Breathing apparatus must be used if exposure over the TLV-TWA of 5 ppm over 8 hours is anticipated. When working in areas where H₂S might be unexpectedly encountered, then consideration should be given to the use of breathing apparatus. Such occasions include:

• Open gauging and sampling;

• Removing blanks for connecting cargo hoses or loading arms;

• Cleaning filters;

• Draining lines to open containment;

• Mopping up spills; and

• Working in cargo tanks which have been cleaned but which previously contained a high H₂S content cargo.

If an H2S vapour-free environment cannot be guaranteed then breathing apparatus must be worn.

1.5.7 Corrosion

H₂S is very corrosive and enhanced inspection and maintenance regimes should be put in place if cargoes with a high H2S content are likely to be carried. P/V valve seats made of brass are more likely to fail than those of stainless steel. Mechanical tank gauges are more likely to fail since H2S has a damaging effect on stainless steel tension springs and metals such as brass and bronze.

1.5.8 General Nuisances

In addition to being a health hazard, H2S odour is also considered a public nuisance. Most terminals ban the release of H2S concentrations above 10 ppm to the atmosphere. Vapour return is normally provided.

Whenever a vessel is carrying a high H2S cargo, the notice CCR47 - Hydrogen Sulphide must be posted at the gangway warning visitors of the hazard.

1.6 Mercaptans

Mercaptans are colourless, odorous gases generated naturally by the degradation of natural organisms. Their smell has been likened to rotting cabbage. Mercaptans may occur on ships where seawater has remained beneath an oil cargo or where oil residues are left in tanks that contain water, such as in a dirty ballast tank after it has been incompletely drained. They are also found in water treatment plants and ballast treatment facilities.

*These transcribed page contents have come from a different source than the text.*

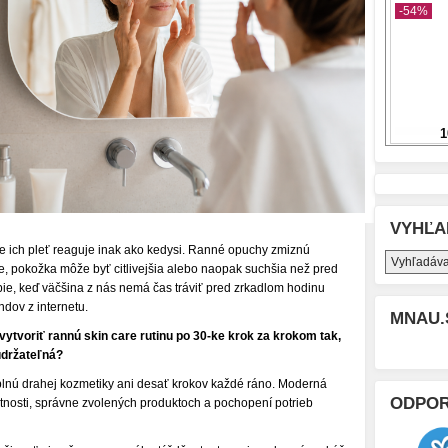
VYHĽA
že ich pleť reaguje inak ako kedysi. Ranné opuchy zmiznú
ie, pokožka môže byť citlivejšia alebo naopak suchšia než pred
ie, keď väčšina z nás nemá čas tráviť pred zrkadlom hodinu
ndov z internetu.
MNAU.
vytvoriť rannú skin care rutinu po 30-ke krok za krokom tak,
udržateľná?
 plnú drahej kozmetiky ani desať krokov každé ráno. Moderná
ODPO
entnosti, správne zvolených produktoch a pochopení potrieb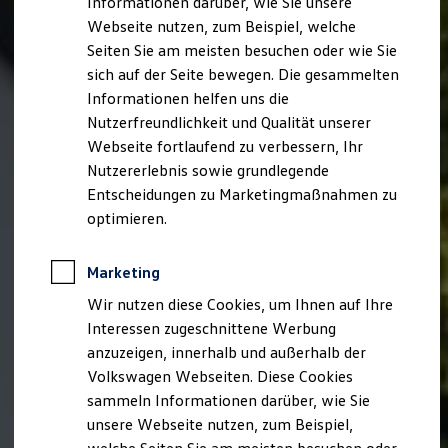
Informationen darüber, wie Sie unsere
Garantien
Webseite nutzen, zum Beispiel, welche
Kfz-Versicherung für Nutzfahrzeuge
Restschuldversicherung
Seiten Sie am meisten besuchen oder wie Sie
Wartungsverträge
sich auf der Seite bewegen. Die gesammelten
Besitzer & Service
Informationen helfen uns die
Reparatur & Service
Sommer-Special
Nutzerfreundlichkeit und Qualität unserer
Reparatur, Pflege & Inspektion
Webseite fortlaufend zu verbessern, Ihr
Servicetermin anfragen
Nutzererlebnis sowie grundlegende
Service-Vorteile bei Volkswagen Nutzfahrzeuge
ServicePlus
Entscheidungen zu Marketingmaßnahmen zu
Economy Service
optimieren.
Räder & Reifen Service
Ersatzfahrzeuge
Notdienst und Pannenhilfe
Marketing
Software, Konnektivität & Apps
California App
Wir nutzen diese Cookies, um Ihnen auf Ihre
VW Connect für Ihren ID. Buzz
Interessen zugeschnittene Werbung
VW Connect für Ihren Transporter/Caravelle
anzuzeigen, innerhalb und außerhalb der
VW Connect für Ihren Amarok
VW Connect für andere Modelle
Volkswagen Webseiten. Diese Cookies
Connect Pro
sammeln Informationen darüber, wie Sie
Fleet Interface Data
unsere Webseite nutzen, zum Beispiel,
Multistop Pathfinder
Übersicht Software Updates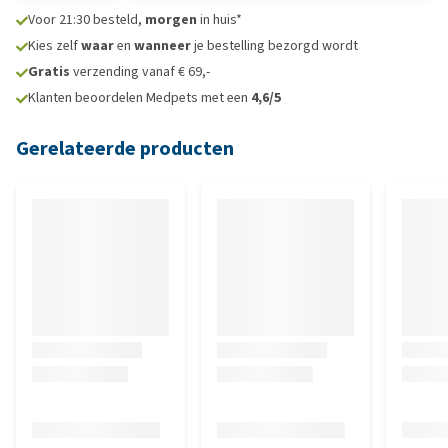
Voor 21:30 besteld,
morgen
in huis*
Kies zelf
waar
en
wanneer
je bestelling bezorgd wordt
Gratis
verzending vanaf € 69,-
Klanten beoordelen Medpets met een
4,6/5
Gerelateerde producten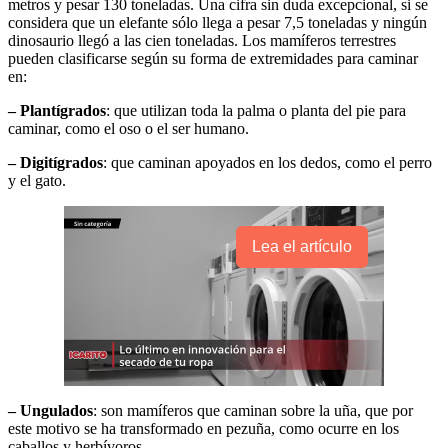
metros y pesar 130 toneladas. Una cifra sin duda excepcional, si se
considera que un elefante sólo llega a pesar 7,5 toneladas y ningún
dinosaurio llegó a las cien toneladas. Los mamíferos terrestres
pueden clasificarse según su forma de extremidades para caminar
en:
– Plantígrados
: que utilizan toda la palma o planta del pie para
caminar, como el oso o el ser humano.
– Digitígrados
: que caminan apoyados en los dedos, como el perro
y el gato.
Lea el artículo
– Ungulados
: son mamíferos que caminan sobre la uña, que por
este motivo se ha transformado en pezuña, como ocurre en los
caballos y herbívoros.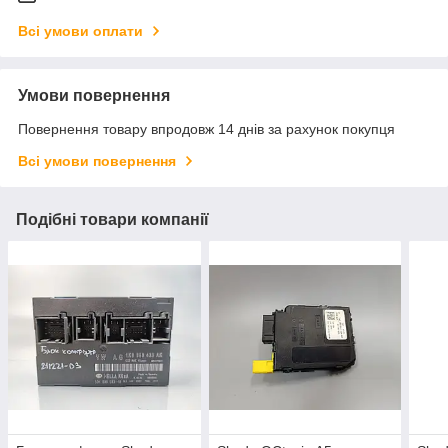
Всі умови оплати
Умови повернення
Повернення товару впродовж 14 днів за рахунок покупця
Всі умови повернення
Подібні товари компанії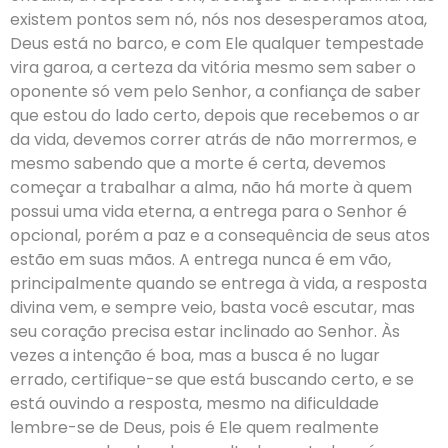
existem pontos sem nó, nós nos desesperamos atoa,
Deus está no barco, e com Ele qualquer tempestade
vira garoa, a certeza da vitória mesmo sem saber o
oponente só vem pelo Senhor, a confiança de saber
que estou do lado certo, depois que recebemos o ar
da vida, devemos correr atrás de não morrermos, e
mesmo sabendo que a morte é certa, devemos
começar a trabalhar a alma, não há morte à quem
possui uma vida eterna, a entrega para o Senhor é
opcional, porém a paz e a consequência de seus atos
estão em suas mãos. A entrega nunca é em vão,
principalmente quando se entrega à vida, a resposta
divina vem, e sempre veio, basta você escutar, mas
seu coração precisa estar inclinado ao Senhor. Às
vezes a intenção é boa, mas a busca é no lugar
errado, certifique-se que está buscando certo, e se
está ouvindo a resposta, mesmo na dificuldade
lembre-se de Deus, pois é Ele quem realmente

Mercaptans may be present in the vapours of Pentane Plus cargoes and in some crude oils. They are used as an odourising agent in natural gas. They can be detected by smell at concentrations below 0.5ppm, although health effects are not experienced until the concentration is several times higher than this.

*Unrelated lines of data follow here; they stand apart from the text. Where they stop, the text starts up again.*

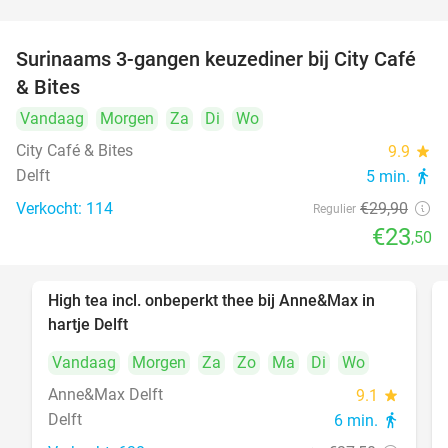
Surinaams 3-gangen keuzediner bij City Café
21%
& Bites
Vandaag
Morgen
Za
Di
Wo
City Café & Bites
9.9
star
Delft
5 min.
directions_walk
Verkocht: 114
€29
,90
Regulier
€23
,50
High tea incl. onbeperkt thee bij Anne&Max in
29%
hartje Delft
Vandaag
Morgen
Za
Zo
Ma
Di
Wo
Anne&Max Delft
9.1
star
Delft
6 min.
directions_walk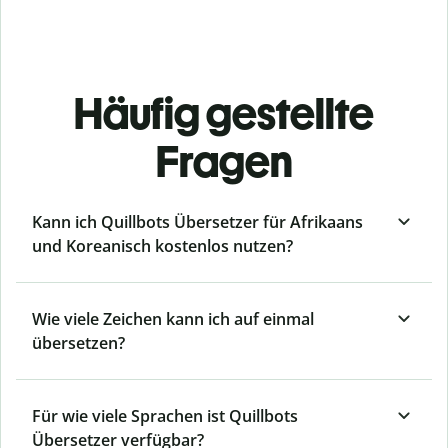
Häufig gestellte
Fragen
Kann ich Quillbots Übersetzer für Afrikaans
und Koreanisch kostenlos nutzen?
Wie viele Zeichen kann ich auf einmal
übersetzen?
Für wie viele Sprachen ist Quillbots
Übersetzer verfügbar?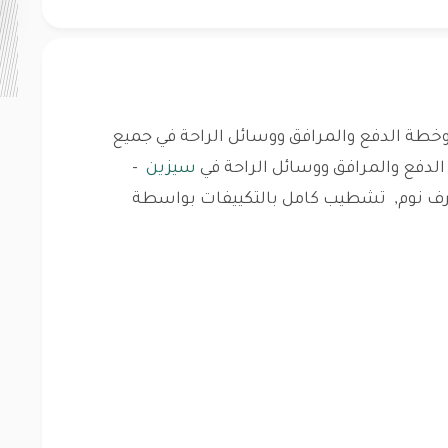
طة الدفع والمرافق ووسائل الراحة في جميع
دفع والمرافق ووسائل الراحة في
سيزين
-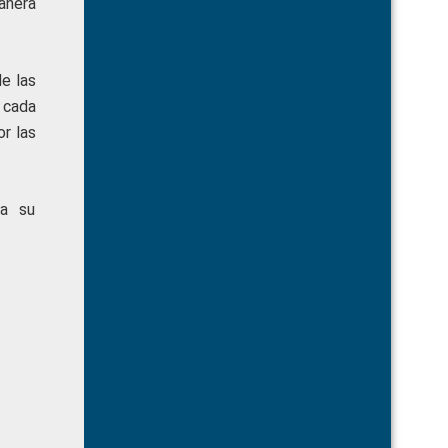
anera
e las
 cada
or las
ra su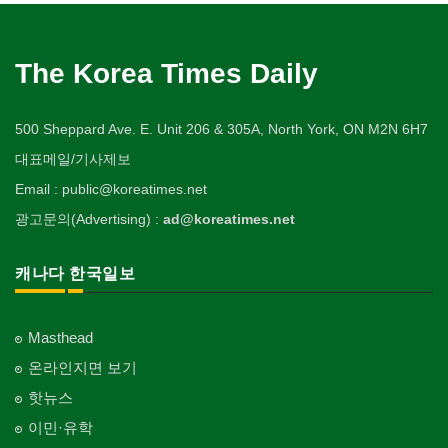
The Korea Times Daily
500 Sheppard Ave. E. Unit 206 & 305A, North York, ON M2N 6H7
대표메일/기사제보
Email : public@koreatimes.net
광고문의(Advertising) :
ad@koreatimes.net
캐나다 한국일보
Masthead
온라인지면 보기
핫뉴스
이민·유학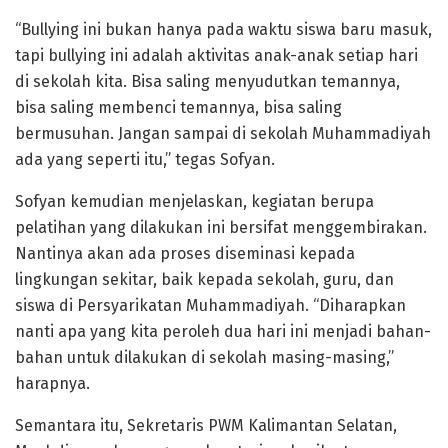
“Bullying ini bukan hanya pada waktu siswa baru masuk,
tapi bullying ini adalah aktivitas anak-anak setiap hari
di sekolah kita. Bisa saling menyudutkan temannya,
bisa saling membenci temannya, bisa saling
bermusuhan. Jangan sampai di sekolah Muhammadiyah
ada yang seperti itu,” tegas Sofyan.
Sofyan kemudian menjelaskan, kegiatan berupa
pelatihan yang dilakukan ini bersifat menggembirakan.
Nantinya akan ada proses diseminasi kepada
lingkungan sekitar, baik kepada sekolah, guru, dan
siswa di Persyarikatan Muhammadiyah. “Diharapkan
nanti apa yang kita peroleh dua hari ini menjadi bahan-
bahan untuk dilakukan di sekolah masing-masing,”
harapnya.
Semantara itu, Sekretaris PWM Kalimantan Selatan,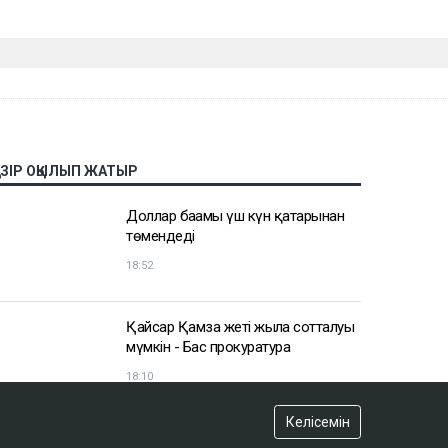
АЗІР ОҚЫЛЫП ЖАТЫР
Доллар бағамы үш күн қатарынан
төмендеді
18:52
Қайсар Қамза жеті жылға сотталуы
мүмкін - Бас прокуратура
18:10
Келісемін
Қазақстанда кімдер 2,4 млн теңге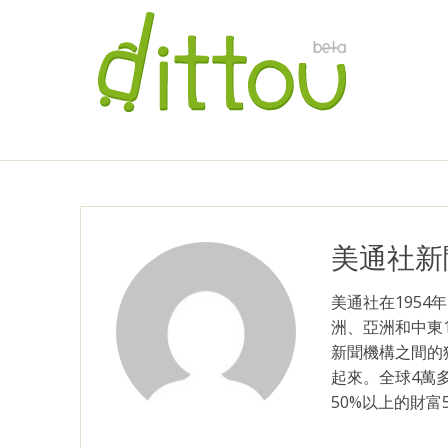
美通社新
美通社在195
洲、亞洲和中東
新聞機構之間的
起來。全球4萬
50%以上的財富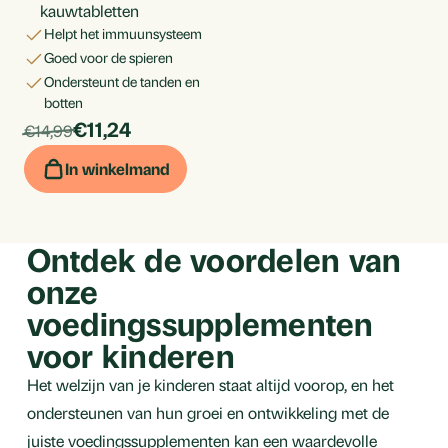
kauwtabletten
helpt het immuunsysteem
goed voor de spieren
ondersteunt de tanden en
botten
products.price_discounted:
Per
€11,24
products.price_default:
€14,99
stuk
In winkelmand
Ontdek de voordelen van
onze
voedingssupplementen
voor kinderen
Het welzijn van je kinderen staat altijd voorop, en het
ondersteunen van hun groei en ontwikkeling met de
juiste voedingssupplementen kan een waardevolle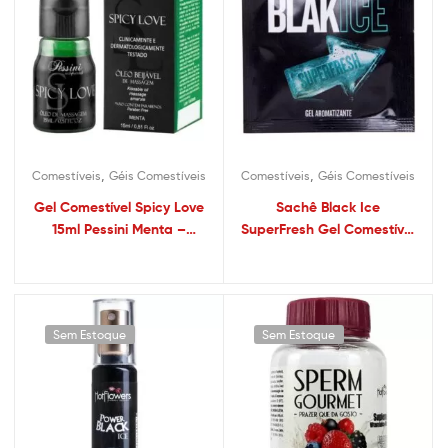
,
,
Comestíveis
Géis Comestíveis
Comestíveis
Géis Comestíveis
Gel Comestível Spicy Love
Sachê Black Ice
15ml Pessini Menta –
SuperFresh Gel Comestível
Sexshop
5g Feitiços
Sem Estoque
Sem Estoque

The initial effects of Mercaptans on people are similar to those caused by H2S exposure, i.e.

irritation to the lungs, eyes, nose and throat. Headaches, nausea, vomiting, and unconsciousness may result from exposure to Mercaptans.

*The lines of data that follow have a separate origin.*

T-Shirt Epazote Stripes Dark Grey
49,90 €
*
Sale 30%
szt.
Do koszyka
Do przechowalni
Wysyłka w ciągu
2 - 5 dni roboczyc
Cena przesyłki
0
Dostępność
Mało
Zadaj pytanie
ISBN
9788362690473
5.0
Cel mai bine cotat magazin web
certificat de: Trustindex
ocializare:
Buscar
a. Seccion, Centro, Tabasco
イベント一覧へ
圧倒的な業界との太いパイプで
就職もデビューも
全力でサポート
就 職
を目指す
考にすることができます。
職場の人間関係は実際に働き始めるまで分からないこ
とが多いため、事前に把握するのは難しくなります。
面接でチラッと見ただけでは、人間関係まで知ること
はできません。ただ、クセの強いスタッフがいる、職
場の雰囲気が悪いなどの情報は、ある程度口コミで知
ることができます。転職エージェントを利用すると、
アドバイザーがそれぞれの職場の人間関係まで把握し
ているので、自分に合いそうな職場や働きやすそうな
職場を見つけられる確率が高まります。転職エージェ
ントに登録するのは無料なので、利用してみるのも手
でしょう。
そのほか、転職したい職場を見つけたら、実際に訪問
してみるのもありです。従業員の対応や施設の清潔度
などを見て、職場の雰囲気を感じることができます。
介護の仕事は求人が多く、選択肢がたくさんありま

Little is known about the dangers of Mercaptans, but it would be prudent to avoid prolonged exposure above concentrations of 0.5ppm. The presence of Mercaptans can only be measured by toxic gas detector tube.

All the current industry guidance indicates that the risk Mercaptans pose to personnel is minimal, if any, in the quantities which might be found on petroleum tankers. The company has therefore decided that the provision of Mercaptan detector tubes is unnecessary unless the vessel has specific information that the cargo to be carried contains significant quantities of Mercaptans. If this is the case Mercaptan detector tubes should be arranged to be on board prior to loading the cargo.